DESCRIPTION: (Adapted From Investigator's Abstract) Some solid tumors such as breast cancer have a special predilection to cause osteolytic metastases. The investigators have developed an in vivo model to study the capacity of human breast cancer cells to form osteolytic bone lesions in vivo using a modification of a technique developed by others to study mechanisms of bone metastasis by animal tumors. Human breast cancer cells are inoculated into the left ventricle of the heart of nude mice, and osteolytic bone lesions are then assessed during the following 4 weeks in the vertebrae and extremities by x-ray and quantitative histology. The applicants plan to use this model to characterize the properties of human breast cancer cells which are responsible for bone metastasis and osteolytic bone destruction. In particular, they plan to study specific properties of cultured human breast cancer cells which may be related to metastasis to bone and osteolysis, including expression of cell attachment proteins which bind to laminin, to E-cadherin and the production of proteolytic enzymes or their inhibitors. They also plan to use this model to examine potential therapeutic approaches to prevent or inhibit the development of osteolytic bone lesions. With this model, they will select subpopulations of cells with enhanced capacity to cause osteolytic bone destruction, investigate the role of cell attachment proteins such as laminin and E-cadherin by the use of specific antagonists, antibodies and transfected cells, and the role of matrix metalloproteases and their inhibitors in osteolysis caused by human breast cancer cells in this model. The overall goal is to identify some of these molecular mechanisms which are responsible for osteolysis in vivo, so that rational therapeutic approaches can be devised to prevent or reverse bone destruction associated with metastatic breast cancer.
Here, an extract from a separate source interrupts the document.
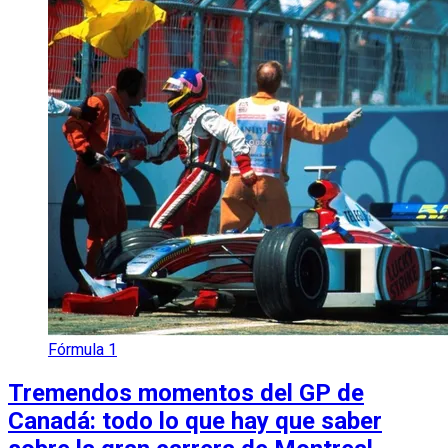
Fórmula 1
Tremendos momentos del GP de
Canadá: todo lo que hay que saber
描述：（改编自研究者摘要）一些实体瘤 例如乳腺癌特别容易引起溶骨 转移。 研究人员开发了一种体内模型来研究 人类乳腺癌细胞形成溶骨性骨的能力 使用他人开发的技术的改进进行体内损伤 研究动物肿瘤骨转移的机制。 人体乳房 癌细胞被接种到裸心左心室 然后在以下过程中评估小鼠和溶骨性骨损伤 4 周，通过 X 射线和定量检测椎骨和四肢 组织学。 申请人计划使用该模型来表征 负责骨骼的人类乳腺癌细胞的特性 转移和溶骨性骨破坏。 特别是，他们计划 研究培养的人类乳腺癌细胞的特定特性 可能与骨转移和骨溶解有关，包括表达 与层粘连蛋白、E-钙粘蛋白和 蛋白水解酶或其抑制剂的生产。 他们还计划 使用该模型来检查潜在的治疗方法以预防 或抑制溶骨性骨病变的发展。 通过这个模型，他们将选择具有增强的细胞亚群 导致溶骨性骨质破坏的能力，调查其作用 细胞附着蛋白，例如层粘连蛋白和 E-钙粘蛋白，通过使用 特异性拮抗剂、抗体和转染细胞，以及其作用 基质金属蛋白酶及其抑制剂在骨溶解中的作用 该模型中的人类乳腺癌细胞。 总体目标是 确定其中一些分子机制 体内骨质溶解，以便可以采取合理的治疗方法 旨在预防或逆转与以下疾病相关的骨质破坏 转移性乳腺癌。